Today, federal officials announced new charges against the GameOver Zeus botnet, together with coordinated seizures that appear to have stopped the network cold. GameOver Zeus infected as many as a million Windows computers, harvesting user credentials and executing fradulent wire transfers. Today's federal complaint named Russia's Evgeniy Mikhailovich Bogachev as mastermind of the network, tracked down with the help of law enforcement agencies across eleven countries.

The total damage was over $100 million

"Gameover Zeus is the most sophisticated botnet the FBI and our allies have ever attempted to disrupt," the FBI's Robert Anderson Jr. said in a statement. "The efforts announced today are a direct result of the effective relationships we have with our partners in the private sector, international law enforcement, and within the US government."

"These schemes were highly sophisticated and immensely lucrative."

GameOverZeus would use sophisticated attacks to harvest confidential information once computers were infected.
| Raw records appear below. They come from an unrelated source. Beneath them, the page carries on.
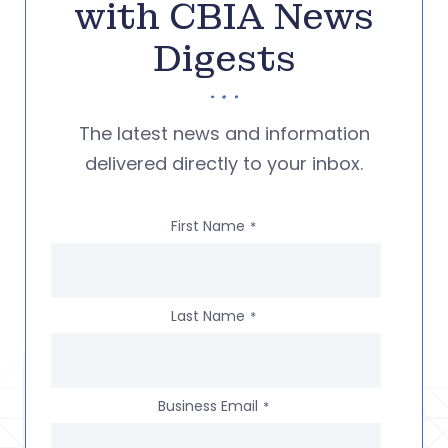
with CBIA News
Digests
The latest news and information
delivered directly to your inbox.
First Name
*
Last Name
*
Business Email
*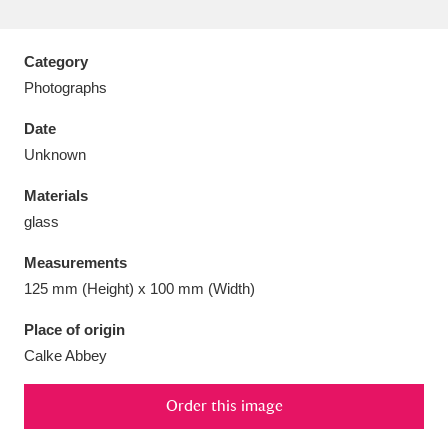
Category
Photographs
Aberdeunant
33 items
Date
Unknown
Aberdulais Tin Works and Waterfall
25 items
Materials
Explore
glass
Acorn Bank
84 items
Measurements
125 mm (Height) x 100 mm (Width)
A La Ronde
Explore
3,546 items
Place of origin
Alderley Edge
9 items
Calke Abbey
Alfriston Clergy House
Explore
96 items
Order this image
Allan Bank and Grasmere
11 items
Where a banking site might normally ask for a username and password, the malware could add extra fields for social security number and credit card information, inserted seamlessly into the page's layout. Once the attackers had enough data, they would strike with an unauthorized wire transfer. The federal complaint names four such attacks, ranging from $190,000 stolen from an assisted living facility, all the way up to $7 million stolen from a regional bank in northern Florida. According to the Justice Department, the total damage inflicted by GameOver totals more than $100 million.

The botnet also raised money through Cryptolocker an attack that would encrypt a computer's hard drive, demanding a ransom to unlock the data. For those that didn't pay, data-recovery costs reached as high as $80,000. Researchers say the botnet has been operational since October of 2011, but used a complex P2P mechanism to cover its tracks, making it difficult to track down before now. Strong encryption also disguised the location of the master servers. "These schemes were highly sophisticated and immensely lucrative," said US assistant attorney general Leslie Caldwell in a statement to the press. "The cyber criminals did not make them easy to reach or disrupt."